Tight US gas market could test economics of LNG exports
A drop in US gas output and increased domestic demand heading into the winter has tightened the US' supply-demand balance and lifted domestic gas prices, keeping netbacks for delivering LNG to Asian and European markets tight.
Winter forward prices at the US Henry Hub have held close to record highs in recent weeks, with December-February prices averaging $3.40/mn Btu on 24 September, the highest mid-winter prices since at least late-September 2015.
Domestic gas prices set most US LNG offtakers' feedgas costs, which for Cheniere's term fob customers are 115pc of the final Nymex Henry Hub settlement for the month in which a cargo is loaded. US LNG offtakers also incur take-or-pay liquefaction fees of $2.25-3.50/mn Btu, which are likely considered sunk costs. This could test the economic viability of US LNG exports, with spot US fob prices for loading this winter having held a tight premium to feedgas costs in recent weeks.
Argus Gulf Coast fob (AGC) December-January prices were assessed between 55¢/mn Btu and 80¢/mn Btu above feedgas costs on 24 September. The differential between the AGC front-month price and the corresponding Henry Hub-linked feedgas price tightened from an average of $4.27/mn Btu in 2018 to 12¢/mn Btu so far in 2020, and was even negative for a couple of months in late spring and early summer.
The US Energy Information Administration (EIA) said in its September Short-Term Energy Outlook that it expects Henry Hub prices to average $3.47/mn Btu in December-February, which would leave feedgas costs at an average 48¢/mn Btu discount to prevailing fob prices.
Reduced gas output has supported prices at the Henry Hub, with US production at 87bn ft³/d (896bn m³/yr) on 17-23 September, down from 104.7bn ft³/d a year earlier, according to the EIA. It expects US gas production to average 86.4bn ft³/d in October-March, down from the 95.23bn ft³/d record reached a year earlier.

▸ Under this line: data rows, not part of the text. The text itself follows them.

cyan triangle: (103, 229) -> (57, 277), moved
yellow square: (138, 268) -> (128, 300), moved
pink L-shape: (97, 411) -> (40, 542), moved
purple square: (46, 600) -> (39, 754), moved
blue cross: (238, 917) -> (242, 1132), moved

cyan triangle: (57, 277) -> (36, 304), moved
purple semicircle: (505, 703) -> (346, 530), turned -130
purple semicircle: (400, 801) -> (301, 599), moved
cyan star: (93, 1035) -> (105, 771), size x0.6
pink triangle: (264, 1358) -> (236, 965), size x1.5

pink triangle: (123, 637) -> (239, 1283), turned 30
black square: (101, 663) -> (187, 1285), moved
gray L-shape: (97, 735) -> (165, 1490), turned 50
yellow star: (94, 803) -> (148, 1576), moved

The US had 73 working gas rigs last week, up by two from the previous week but 75 lower than a year earlier, according to oil field services provider Baker Hughes. The number of US oil rigs, where associated gas is produced, fell even more sharply, to 179 last week from 719 a year earlier. US oil and gas producers have idled about 540 rigs since early March as efforts to contain the Covid-19 pandemic caused global demand and oil prices to plummet. The Nymex WTI front-month price of $39.50/bl on average so far in September has provided little incentive for US producers to ramp up oil production, limiting growth of associated-gas output.
With little prospect of a rebound in production growth in the near term, a rise in domestic demand could tighten the US gas market further this winter — although with US gas inventories standing 12pc above the five-year average on 18 September, according to the EIA, the country still has something of a buffer.

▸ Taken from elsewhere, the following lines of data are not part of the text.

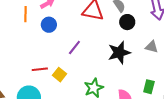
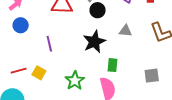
purple line: (74, 47) -> (49, 44), turned -42
green rectangle: (149, 87) -> (113, 65), moved

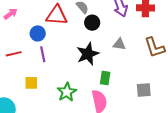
blue circle: (21, 25) -> (38, 33), moved
red line: (19, 71) -> (14, 54), moved
yellow square: (39, 73) -> (31, 83), turned -32

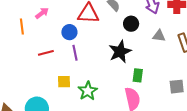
black circle: (92, 23) -> (131, 24), moved
gray triangle: (119, 44) -> (159, 36), moved
green star: (67, 92) -> (88, 91), moved

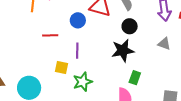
black circle: (131, 24) -> (130, 26), moved
purple line: (75, 53) -> (77, 51), moved

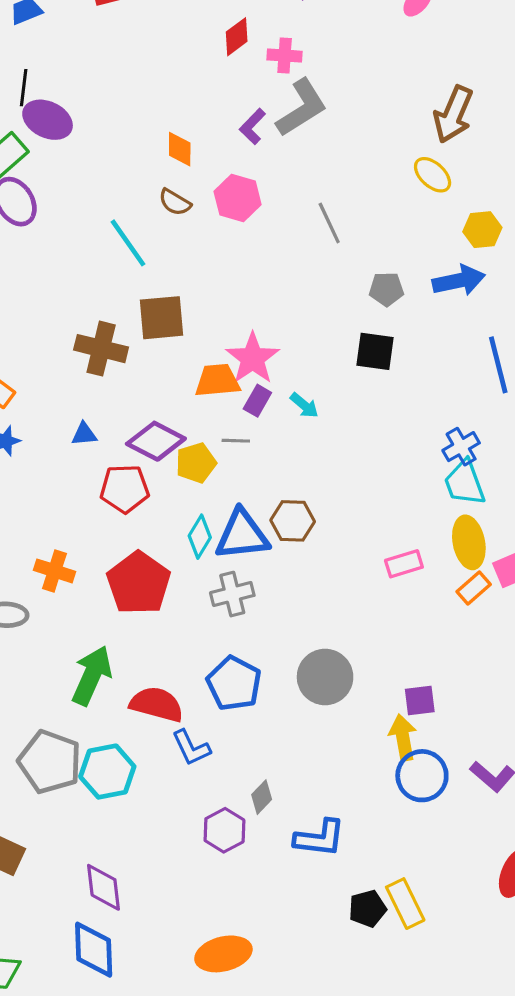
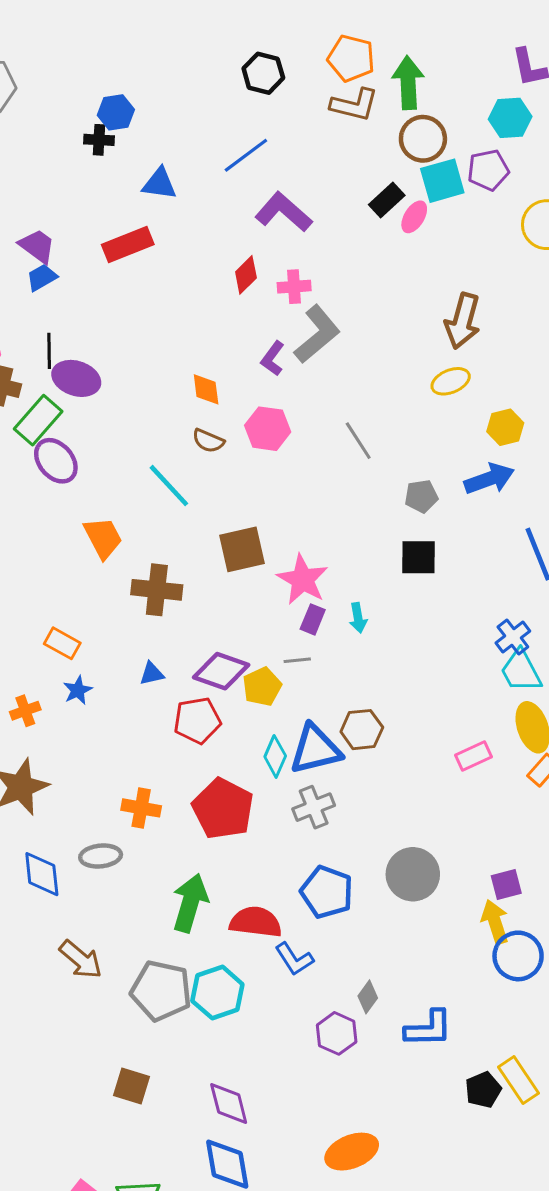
yellow ellipse: (433, 175) -> (451, 381), turned -57
brown square: (162, 318) -> (242, 549), moved
orange trapezoid: (217, 381) -> (103, 538), moved, turned 75
cyan arrow: (304, 405) -> (358, 618), turned 48

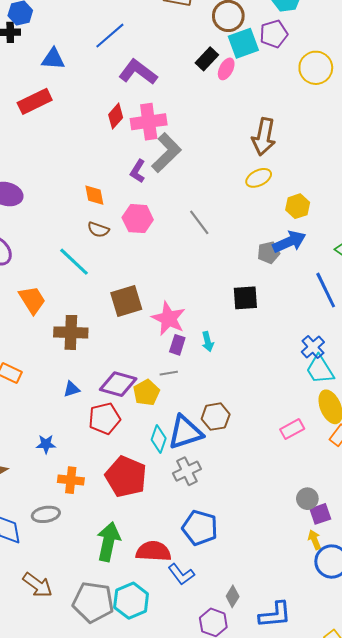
pink cross: (294, 287) -> (149, 122), size x1.6
gray pentagon: (421, 496) -> (269, 253), moved
blue star: (78, 690) -> (46, 444), moved, turned 30
gray circle: (413, 874) -> (307, 499), moved, size x0.6
yellow arrow: (495, 922) -> (315, 540), size x0.7

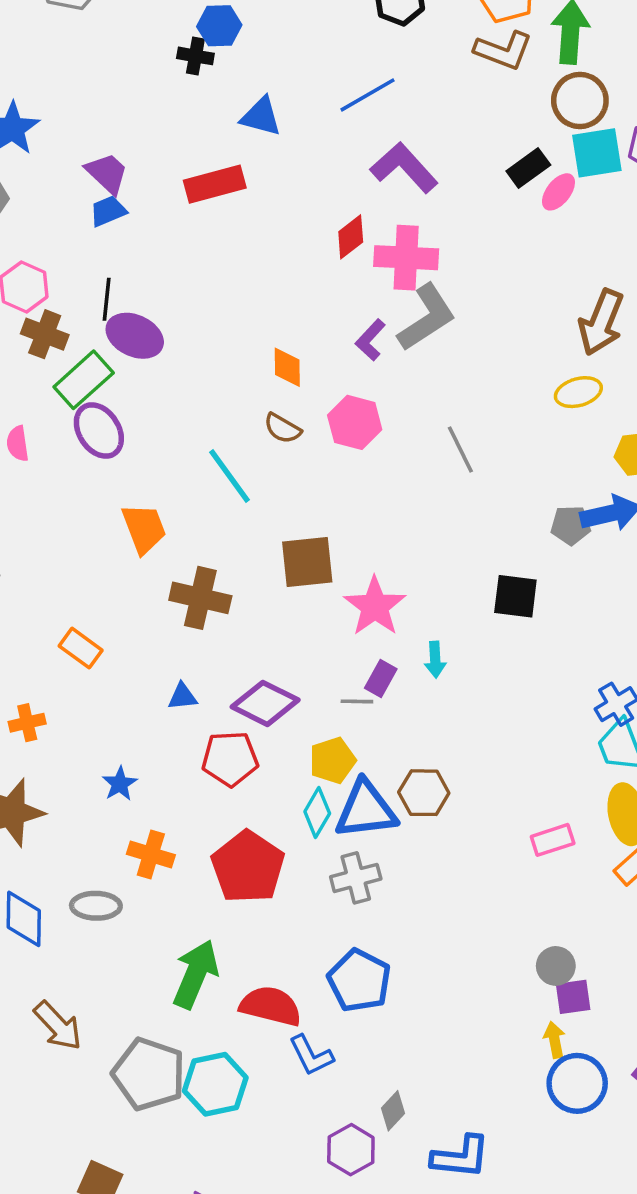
purple rectangle: (177, 345) -> (381, 678), moved
yellow pentagon: (146, 393) -> (333, 760), moved
blue star: (46, 444) -> (120, 784), turned 30

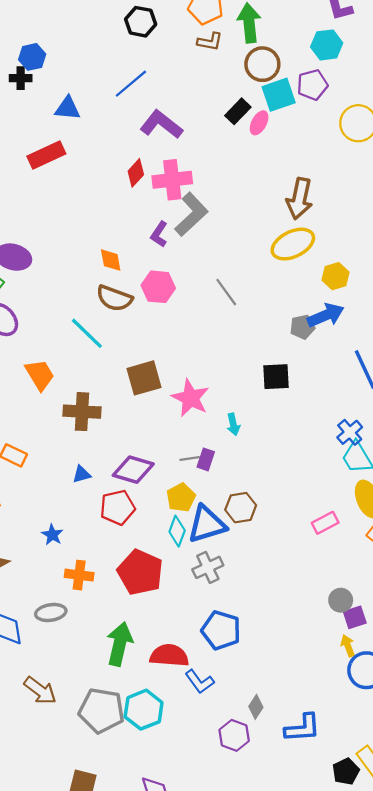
brown L-shape: (503, 51) -> (210, 42), size x0.7
yellow ellipse: (578, 392) -> (293, 244), size x1.5
brown semicircle: (283, 428) -> (114, 298), size x1.5
purple rectangle: (381, 678) -> (206, 459), moved

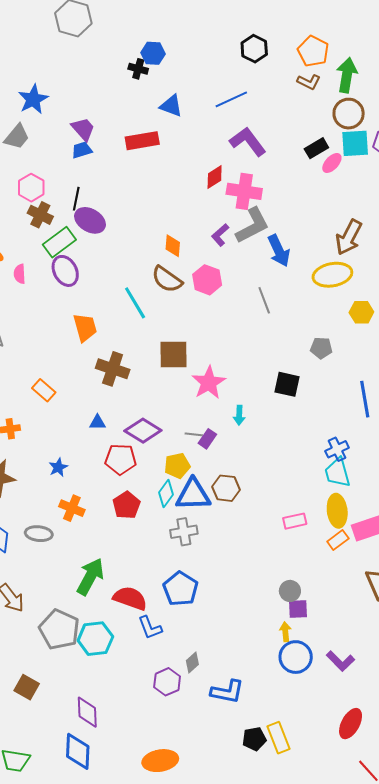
blue arrow: (326, 315) -> (279, 251), moved, turned 72
red pentagon: (140, 572) -> (126, 505), moved, size x0.7

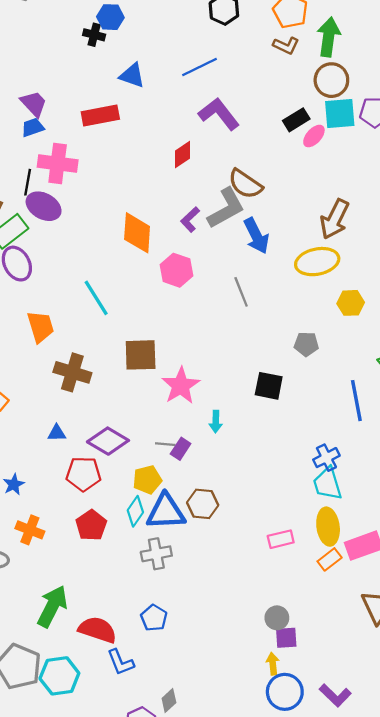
pink cross: (244, 191) -> (58, 163), moved
orange diamond: (173, 246) -> (137, 233), size x1.6
brown semicircle: (167, 279) -> (245, 184), moved
blue pentagon: (181, 589) -> (154, 618), size x0.7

Measures to control the Covid-19 pandemic continue to complicate the demand outlook. But a return to more seasonal winter weather this year may drive demand higher than in the milder 2019-20 winter. The US National Oceanic and Atmospheric Administration predicted a 75pc chance that La Nina weather conditions would continue through the northern hemisphere this winter, which leads to colder weather in the northern parts of the US but milder and drier weather in the south.

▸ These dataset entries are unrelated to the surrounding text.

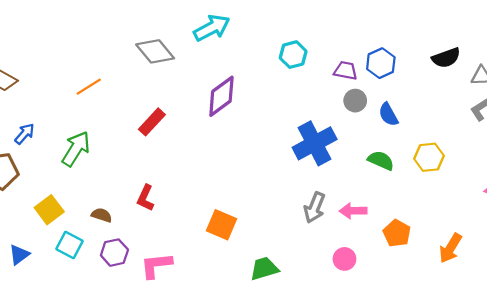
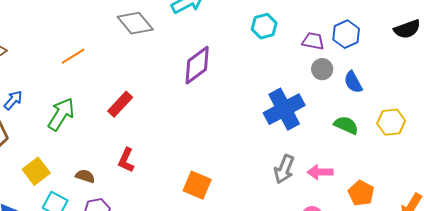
red rectangle: (152, 122) -> (120, 104), moved

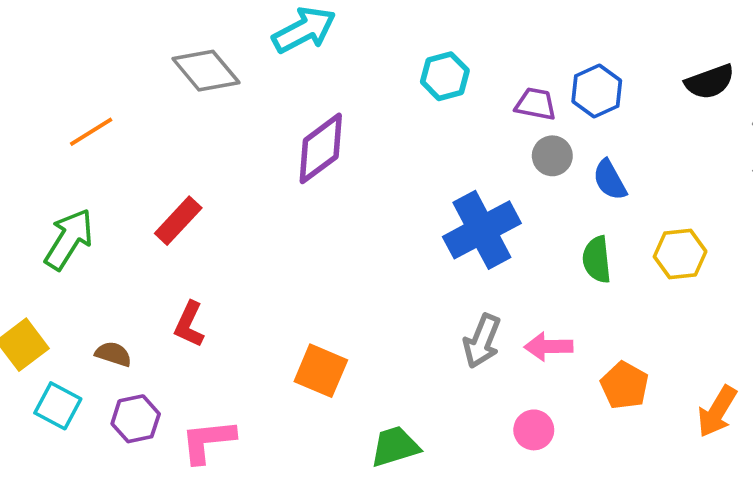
green semicircle: (346, 125) -> (597, 260), turned -120

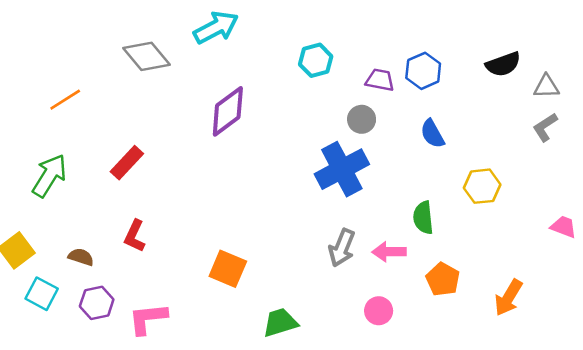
gray circle: (552, 156) -> (362, 119), moved
green semicircle: (597, 260) -> (423, 218), moved

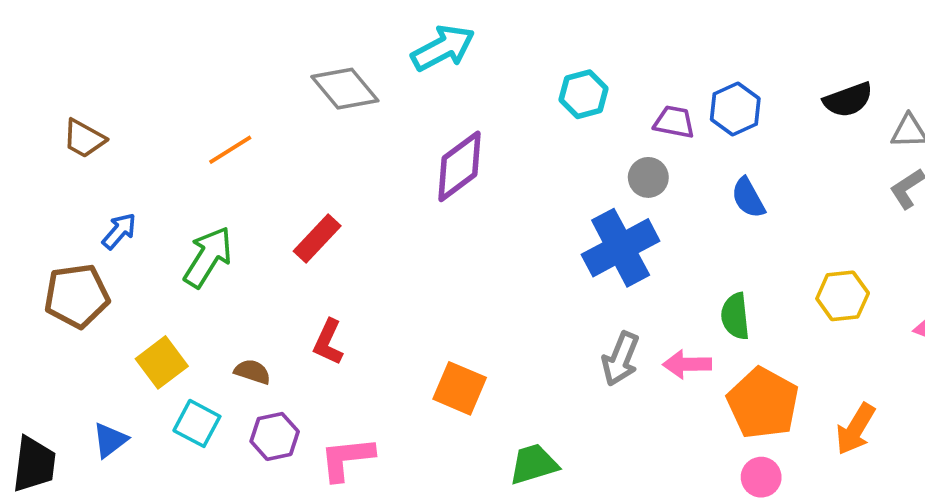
yellow hexagon: (482, 186) -> (843, 296), moved
orange pentagon: (443, 279) -> (763, 403), size x1.5
pink circle: (379, 311) -> (761, 477), moved

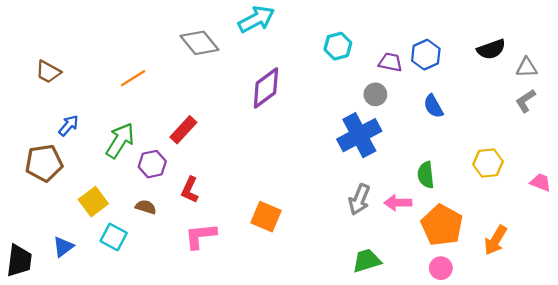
purple hexagon: (275, 436) -> (152, 164), moved
pink L-shape: (347, 459) -> (201, 236), moved
green trapezoid: (534, 464) -> (367, 261), moved

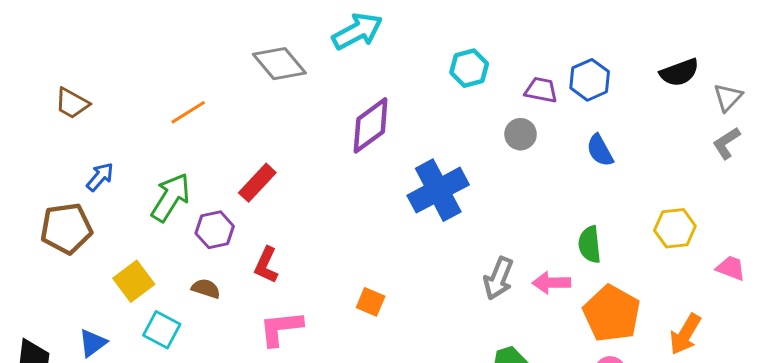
gray triangle: (527, 68) -> (728, 97), turned -45
blue cross: (359, 135) -> (438, 190), moved
pink trapezoid: (541, 182) -> (731, 268), moved
orange square: (266, 217) -> (371, 302), size x0.7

US LNG exports are expected to rebound this winter, as fewer cargoes have been cancelled by offtakers for October and November loadings compared with earlier this summer. And a rebound in feedgas demand from liquefaction facilities could contribute to any tightness in the US gas market. Gas deliveries to US liquefaction plants reached 6.96bn ft³/d on 17 September, their highest since early May. Deliveries fell in the subsequent days as tropical storm Beta forced ports in Louisiana and Texas to close temporarily, but rebounded in recent days. Gas flows to the 5.75mn t/yr Cove Point facility held at zero since 21 September, when the facility started annual maintenance.